Sleep Training a 10-Year-Old

Please let him stay in bed. 

Please let him stay in bed. 

Oh, evening grownup time. Kids-are-in-bed time. Clock-out-of-parenting time. It is a precious decompression period – a chorus line of hours once able to accommodate a meal, a drink and a three-episode binge of The Wire.

But older kids stay up later, eroding our grownup time to an hour, sometimes two.

"I have one show in me," my husband often says when we meet on the living room sofa.

And our oldest son, Maxon, is doing everything in his power to sabotage what is left of evening grownup time by coming downstairs regularly to interrupt our catch-up talks and R-rated television because:

  • He needs a hug.
  • He can't stop thinking of the doll from the Annabelle TV spot.
  • He forgot to do his math pages and he has to do them now.
  • He wants a glass of water. Not from the bathroom sink, but from the kitchen sink.
  • He wants a bigger glass because he doesn't want to keep going back to refill the small bathroom cups.
  • Is this glass OK to use?
  • Should he pick a different glass?
  • He wants us to turn the music on in his room.
  • He wants to confirm we will come into his room to check on him.
  • His sheets are twisty.
  • He can't sleep.
  • Reading isn't working.
  • He doesn't have anything else to read.
  • His bed is making a funny noise.
  • He wants to know what we are watching on TV.
  • Can he watch it with us?
  • When can he watch Walking Dead? When he is 14? How about 16?
  • What about Game of Thrones?
  • He wants another hug. A long one.

Now, Maxon was not easy to sleep train. He wouldn't take a pacifier or a thumb, and had no interest in self-soothing. We had to reboot him every few months, using tactics from our pediatrician and every sleep book on the market. It's worth noting that the No Cry Sleep Solution is pure fantasy, and it had me sitting in my house with the baby monitor to my ear like I was on a surveillance mission, ready to bust into his room at the first syllable of a whimper. When we tried one of the cry-it-out methods, the boy howled for an hour. One night I was on my knees in his dark bedroom as he cried, praying to God that I was doing the right thing.

Once we had Ezra, things got worse. As an infant, Ezra woke up once a night to eat and easily went back to sleep.

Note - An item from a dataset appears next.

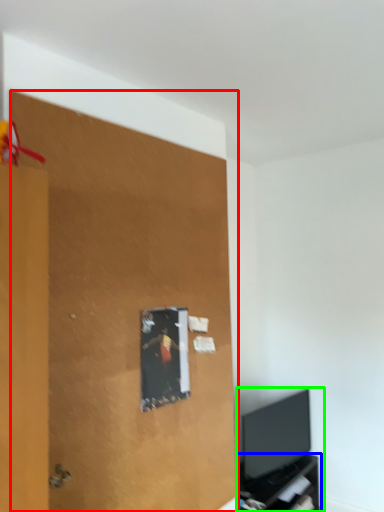 Question: Which object is positioned farthest from plywood (highlighted by a red box)? Select from tv cabinet (highlighted by a blue box) and entertainment center (highlighted by a green box).

Choices:
 (A) tv cabinet
 (B) entertainment center

Answer: (A) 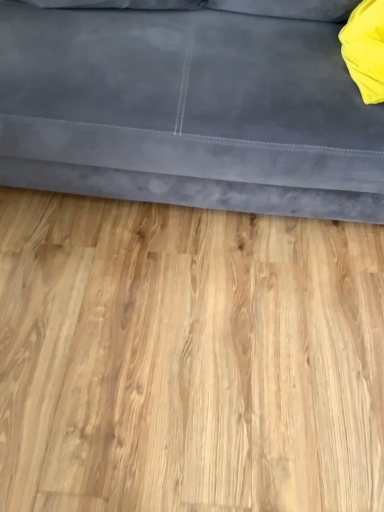 What is the approximate width of light wood flooring at center?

But Maxon, who was 2, woke up three or four times a night to have a tantrum.

Those were good times. 

I was so sleep-deprived that I was brushing my teeth with face cream and crying on the hour. I once broke down in front of his preschool teacher after drop-off. Concerned, she called me that night and gave me the advice that finally helped Maxon ease back into a full night's sleep. She told me how she'd noticed that Maxon needed "check-ins" during the day. He would break away from an activity for little hugs — hugelehs if you will — and then go back to the sand table or the LEGOs or a game with his friends. 

"I think he needs a version of that at night," she explained.

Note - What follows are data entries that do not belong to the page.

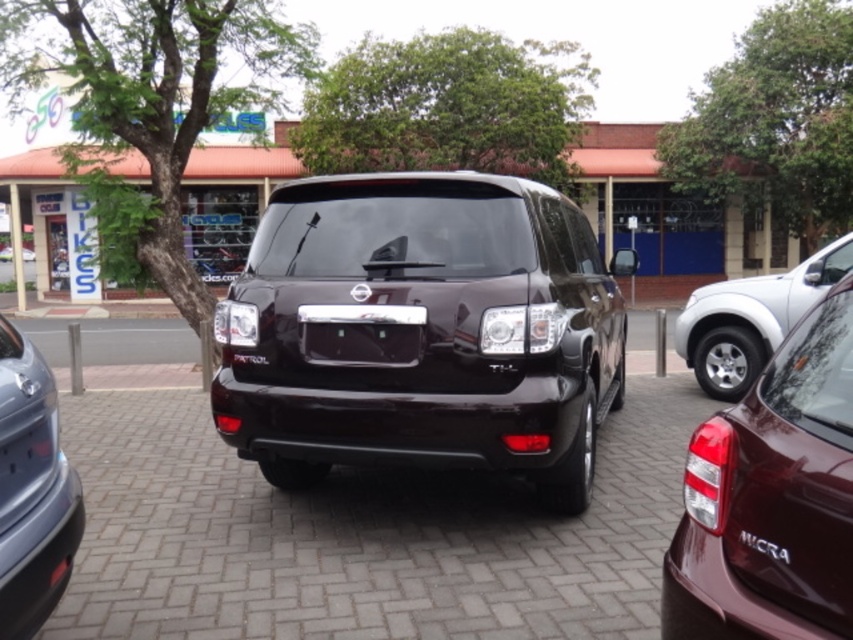 Question: Which point is farther to the camera?

Choices:
 (A) (64, 493)
 (B) (445, 456)
 (C) (802, 310)

Answer: (C)

Question: Which point is closer to the camera?

Choices:
 (A) (482, 394)
 (B) (828, 419)
 (C) (39, 596)
 (D) (815, 278)

Answer: (B)

Question: From the image, what is the correct spatial relationship of maroon glossy micra at lower right in relation to silver metallic pickup truck at right?

Choices:
 (A) above
 (B) below

Answer: (B)

Question: Which point is farther to the camera?

Choices:
 (A) maroon glossy micra at lower right
 (B) satin silver bumper at lower left

Answer: (B)

Question: Observing the image, what is the correct spatial positioning of maroon glossy micra at lower right in reference to satin silver bumper at lower left?

Choices:
 (A) left
 (B) right

Answer: (B)

Question: Can you confirm if maroon glossy micra at lower right is positioned to the right of silver metallic pickup truck at right?

Choices:
 (A) yes
 (B) no

Answer: (B) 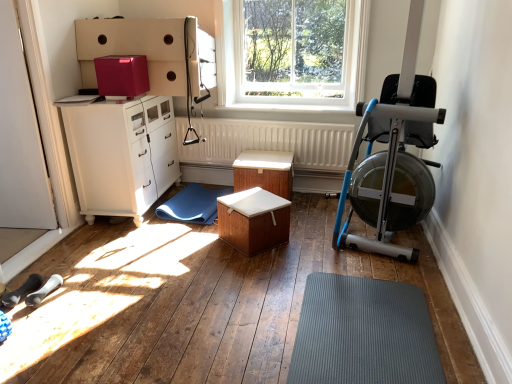 Find the location of a particular element. The height and width of the screenshot is (384, 512). unoccupied area in front of wooden box at center, acting as the 1th table starting from the front is located at coordinates pyautogui.click(x=258, y=271). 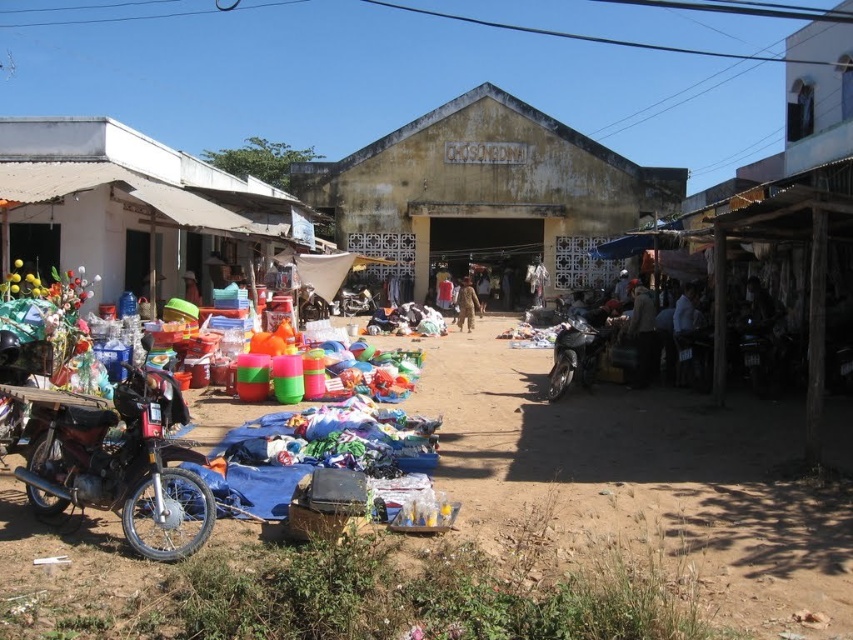 Who is shorter, brown dirt field at lower left or shiny metallic motorcycle at center?

brown dirt field at lower left is shorter.

Who is positioned more to the right, brown dirt field at lower left or shiny metallic motorcycle at center?

Positioned to the right is shiny metallic motorcycle at center.

At what (x,y) coordinates should I click in order to perform the action: click on brown dirt field at lower left. Please return your answer as a coordinate pair (x, y). This screenshot has width=853, height=640. Looking at the image, I should click on (646, 480).

Locate an element on the screen. The height and width of the screenshot is (640, 853). brown dirt field at lower left is located at coordinates (646, 480).

Which is above, yellowish concrete building at center or shiny metallic motorcycle at center?

Positioned higher is yellowish concrete building at center.

Does yellowish concrete building at center have a larger size compared to shiny metallic motorcycle at center?

Correct, yellowish concrete building at center is larger in size than shiny metallic motorcycle at center.

This screenshot has width=853, height=640. What do you see at coordinates (486, 192) in the screenshot?
I see `yellowish concrete building at center` at bounding box center [486, 192].

Find the location of `yellowish concrete building at center`. yellowish concrete building at center is located at coordinates (486, 192).

Can you confirm if brown fabric jacket at center is positioned below brown fabric person at center?

Correct, brown fabric jacket at center is located below brown fabric person at center.

Who is positioned more to the left, brown fabric jacket at center or brown fabric person at center?

→ Positioned to the left is brown fabric person at center.

Between point (640, 305) and point (474, 301), which one is positioned in front?

Point (640, 305) is more forward.

The width and height of the screenshot is (853, 640). What are the coordinates of `brown fabric jacket at center` in the screenshot? It's located at (641, 333). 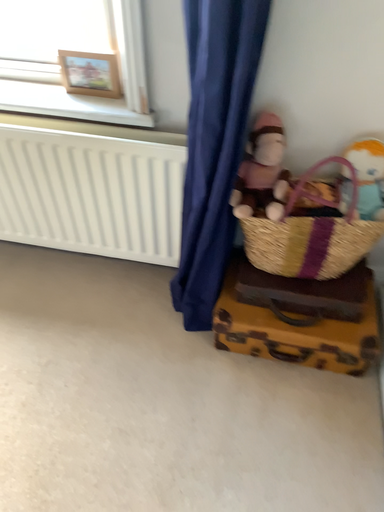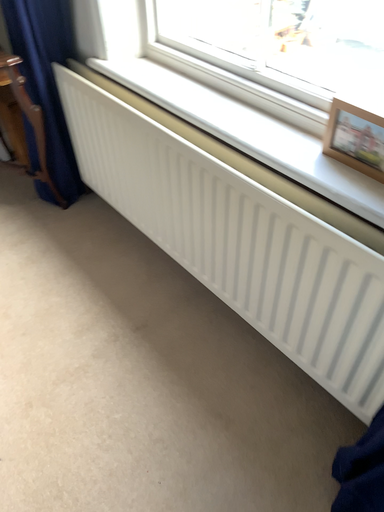 Question: Which way did the camera rotate in the video?

Choices:
 (A) rotated right
 (B) rotated left

Answer: (B)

Instead of the hard game I was playing in response to his nightly tantrums, she said I should indulge him with affection every time he wakes in a fit. Then, after two weeks or so, I could tell him that he's grown up enough to sleep without me checking on him.

I was very skeptical, thinking that the indulging would encourage the wake-ups, but it worked.

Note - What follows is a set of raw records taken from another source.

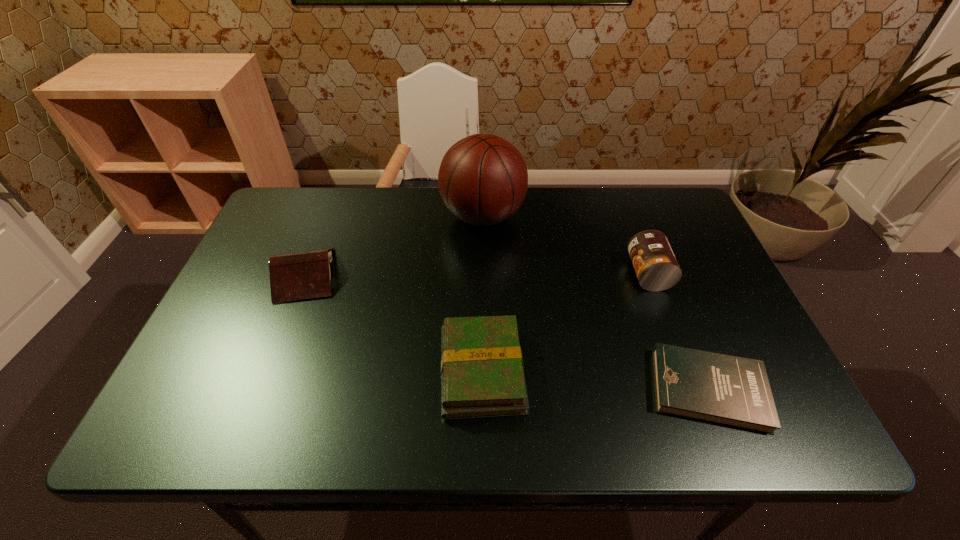 At what (x,y) coordinates should I click in order to perform the action: click on free space located 0.080m on the front label of the fourth shortest object. Please return your answer as a coordinate pair (x, y). This screenshot has height=540, width=960. Looking at the image, I should click on (599, 274).

Where is `free space located 0.060m on the front label of the fourth shortest object`? This screenshot has width=960, height=540. free space located 0.060m on the front label of the fourth shortest object is located at coordinates (607, 274).

Image resolution: width=960 pixels, height=540 pixels. What are the coordinates of `free space located 0.300m on the right of the farthest book` in the screenshot? It's located at (453, 275).

You are a GUI agent. You are given a task and a screenshot of the screen. Output one action in this format:
    pyautogui.click(x=<x>, y=<y>)
    Task: Click on the vacant space situated 0.140m on the left of the second book from right to left
    Image resolution: width=960 pixels, height=540 pixels.
    Given the screenshot: What is the action you would take?
    pyautogui.click(x=374, y=370)

Where is `free region located 0.050m on the back of the rightmost book`? The image size is (960, 540). free region located 0.050m on the back of the rightmost book is located at coordinates (685, 333).

Where is `object at the far edge`? The height and width of the screenshot is (540, 960). object at the far edge is located at coordinates (483, 179).

Identify the location of object that is at the left edge. (303, 275).

The height and width of the screenshot is (540, 960). I want to click on can at the right edge, so click(x=656, y=267).

At what (x,y) coordinates should I click in order to perform the action: click on book positioned at the right edge. Please return your answer as a coordinate pair (x, y). This screenshot has height=540, width=960. Looking at the image, I should click on (733, 391).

So, now we are seeing the 10-year-old version of his nightly toddler tantrums. And I'm trying to remember the good advice I received eight years ago. I should indulge his "check-ins." I should give him his hugs, let him get his water from the kitchen, answer his questions. And hopefully after a few weeks, he'll stop coming down the stairs and let us enjoy our rapidly shrinking grownup time.